When you’re writing there’s always the choice between the easy description and the difficult one.
Media is so pervasive today that almost any idea brings forth an image. If I start describing action on the bridge of a starship, many people will accept very limited description because the mind often jumps to the bridge of the Enterprise on one of the Star Trek series, or some other recent tv or movie ship’s bridge. If I refer to a character as an orc, again the mind jumps and I’m seeing one of those handsome critters from the Lord of the Rings. I could offer numerous examples, but I think you get the point. The problem is this makes for lazy writing and lazy reading.
It makes for lazy reading because the reader has to put in little effort to picture what’s going on. You might get “I loved it!” on Goodreads, but I’d bet dollars to donuts that within a week your book will be forgotten by the same reader who “loved it.”
It makes for lazy writing because once you’ve established the setting without much effort, all you need to do is toss in some snappy, if clichéd, dialogue, add a cup of action scenes and a pinch of stock characters (possibly Klingons) and a viola! You have a novel.
I’m just not interested in taking that route.
Truthfully, when we start to picture scenes or events in a novel, we generally delve into past experience – our memories of places or things – to start. Now, to be fair, most of us have never stood on the bridge of a real starship, or wandered through an ancient wood or castle with an all-knowing wizard at our side, but we do have the memories of those movies. Okay, so use those as a starting place and then move on.
In a novella I’m working on, “And The Last Shall Be First”, the story takes places on a generation ship – it’s on a forty year voyage. Forty years is a long time. What do you do to keep the crew at least reasonably sane? Well one thing that might help is the environment. In most stories you walk along corridors in the ship that are gray or white or whatever. It struck me that wouldn’t do much for the mental health of the crew, so I decided to play around. Here’s a scene where two of the characters leave an office:
The office door slid open and the two stepped out onto a glowing white path through the blazing reds and yellows of a northern temperate forest in early autumn.
“Explain to me one more time why this failure wasn’t critical,” asked the Prime, changing the subject as he turned right along the path.
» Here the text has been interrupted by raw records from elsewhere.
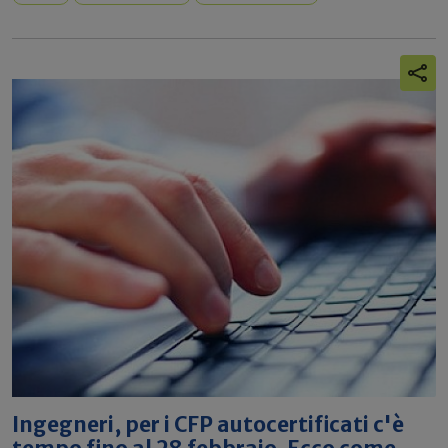
Ingegneri, per i CFP autocertificati c'è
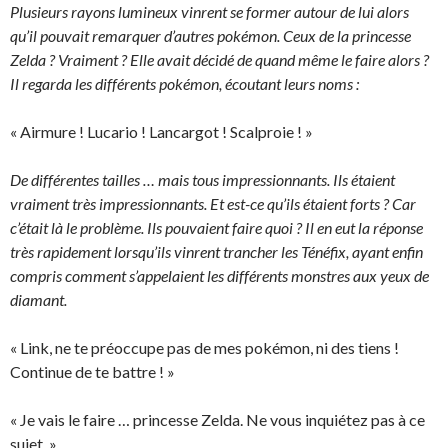
Plusieurs rayons lumineux vinrent se former autour de lui alors
qu’il pouvait remarquer d’autres pokémon. Ceux de la princesse
Zelda ? Vraiment ? Elle avait décidé de quand même le faire alors ?
Il regarda les différents pokémon, écoutant leurs noms :
« Airmure ! Lucario ! Lancargot ! Scalproie ! »
De différentes tailles … mais tous impressionnants. Ils étaient
vraiment très impressionnants. Et est-ce qu’ils étaient forts ? Car
c’était là le problème. Ils pouvaient faire quoi ? Il en eut la réponse
très rapidement lorsqu’ils vinrent trancher les Ténéfix, ayant enfin
compris comment s’appelaient les différents monstres aux yeux de
diamant.
« Link, ne te préoccupe pas de mes pokémon, ni des tiens !
Continue de te battre ! »
« Je vais le faire … princesse Zelda. Ne vous inquiétez pas à ce
sujet. »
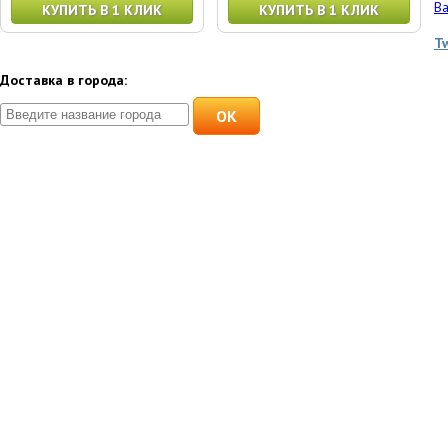
Ва
КУПИТЬ В 1 КЛИК
КУПИТЬ В 1 КЛИК
T
Доставка в города:
OK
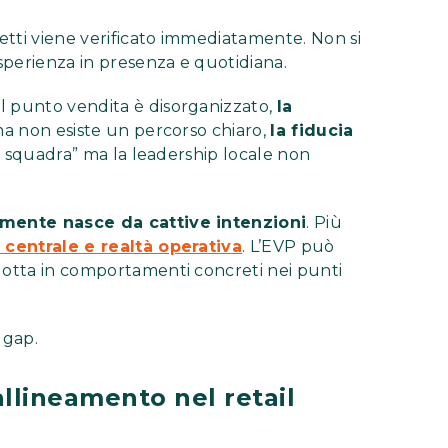
tti viene verificato immediatamente. Non si
esperienza in presenza e quotidiana.
l punto vendita è disorganizzato,
la
a ma non esiste un percorso chiaro,
la fiducia
 di squadra” ma la leadership locale non
amente nasce da cattive intenzioni
. Più
 centrale e realtà operativa
. L’EVP può
dotta in comportamenti concreti nei punti
 gap.
allineamento nel retail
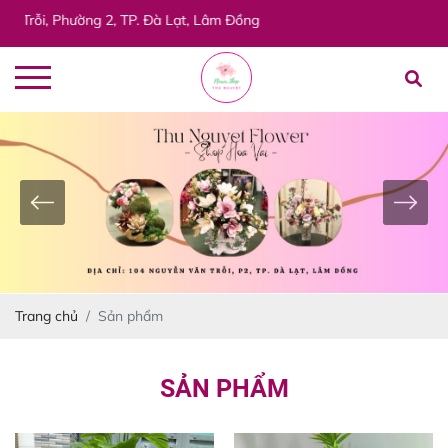
, Phường 2, TP. Đà Lạt, Lâm Đồng
Trang chủ
Sản phẩm
SẢN PHẨM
“Well, we’ve kept the program running in a dummy mode — it’s actually not running anything. We’ve been gauging the rate of decay and, barring a sudden catastrophic failure, it looks like it would take about five or six weeks to reach the point where the shield fluctuation would be dangerous.”
“Barring a sudden catastrophic failure,” mumbled Koeberl. “You have such a great way of reassuring me.”
The engineer started to laugh, but suddenly cut it off with an oath. A large gray wall panel had suddenly appeared at the edge of the glowing path.
“Damn!” muttered DeShay. “These panels were guaranteed by the manufacturer to be good for at least twice the length of our voyage.”
“Barring a sudden catastrophic failure,” suggested the Prime.
DeShay shot him a pinch-faced, evil look. “I’ll have Naguchi look at it immediately. Might just be a bad connection.”
So what does this scene do? Well, first off it tells the reader about the holo-technology used throughout the ship, but then it also shows that things are far from perfect, or as promised. The use of holo-technology makes sense from my viewpoint because plopping people into a steel box for forty years would strike me as almost guaranteeing mental strain (or breakdown) for at least some of the passengers. Be that as it may, I hope it makes things different and more interesting for the reader.